God knows the story of our life even before we live it (Psalm 139:16). In this story we see Joseph maturing through difficulty. Pray that you will do the same.

 

Deeper Bible study

‘… do not use your freedom to indulge the flesh; rather, serve one another humbly in love.’1 

Joseph’s dream rapidly becomes a nightmare – or so it seems. Jacob sends Joseph to visit his brothers, which led him first on a fifty-mile journey to Shechem and on then to Dothan. Jacob’s instruction to Joseph lacks wisdom but enables Joseph’s strength of character and sense of responsibility to be seen. Joseph did not receive the expected welcome when he arrived. 

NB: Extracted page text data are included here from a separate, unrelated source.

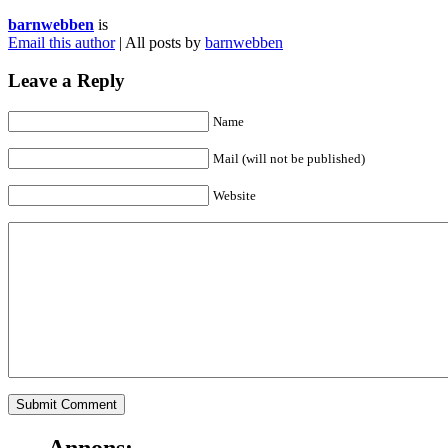
barnwebben
is
Email this author
| All posts by
barnwebben
Leave a Reply
Name
Mail (will not be published)
Website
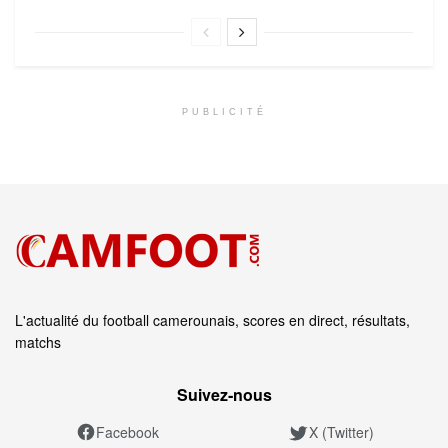
PUBLICITÉ
L'actualité du football camerounais, scores en direct, résultats,
matchs
Suivez‑nous
Facebook
X (Twitter)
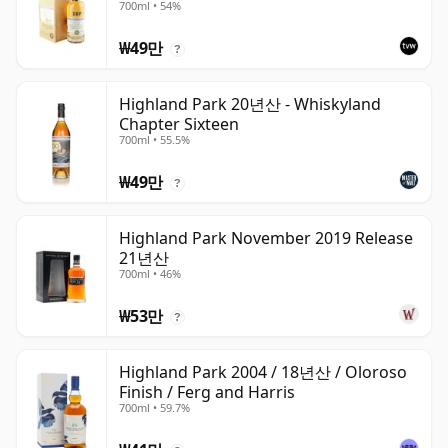
700ml • 54%
₩49만
?
Highland Park 20년산 - Whiskyland
Chapter Sixteen
700ml • 55.5%
₩49만
?
Highland Park November 2019 Release
21년산
700ml • 46%
₩53만
?
Highland Park 2004 / 18년산 / Oloroso
Finish / Ferg and Harris
700ml • 59.7%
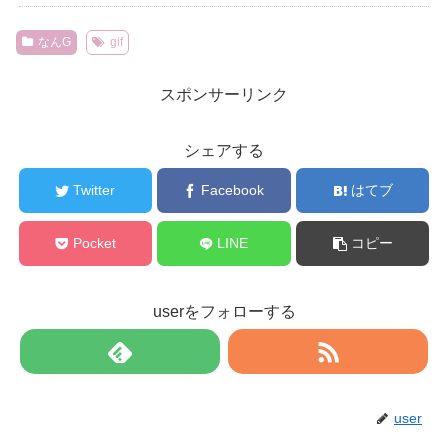
なんG
gif
スポンサーリンク
シェアする
Twitter
Facebook
はてブ
Pocket
LINE
コピー
userをフォローする
user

The brothers exude contempt for Joseph. Their dismissal of him as ‘that dreamer’ (v 19) said it all. Their hatred of him, mentioned previously in verses 4 and 8, was now given opportunity to express itself. They callously feast while he contemplates his fate in the cistern (v 25). Reuben’s intervention (vs 21,22) at least saved his life and Judah’s intervention (vs 26,27) meant that his sentence was commuted to being sold into slavery. The twenty-shekel price tag is mentioned in Leviticus 27:5 as the price for a person of his age. The brothers also showed contempt for their father, not only in plotting to kill his favourite son but in their barefaced lying to cover up their crime (v 32). Their actions were callous in the extreme, especially keeping up their carefully planned deception for many years. They also showed contempt for God (the Mosaic Law was to make kidnapping, like murder, a capital crime).2 Deceiving their father showed total disrespect for him, contrary to God’s Law. Primarily, however, their contempt for God lay in their rejection of the dream and their attempt to frustrate God’s plan. 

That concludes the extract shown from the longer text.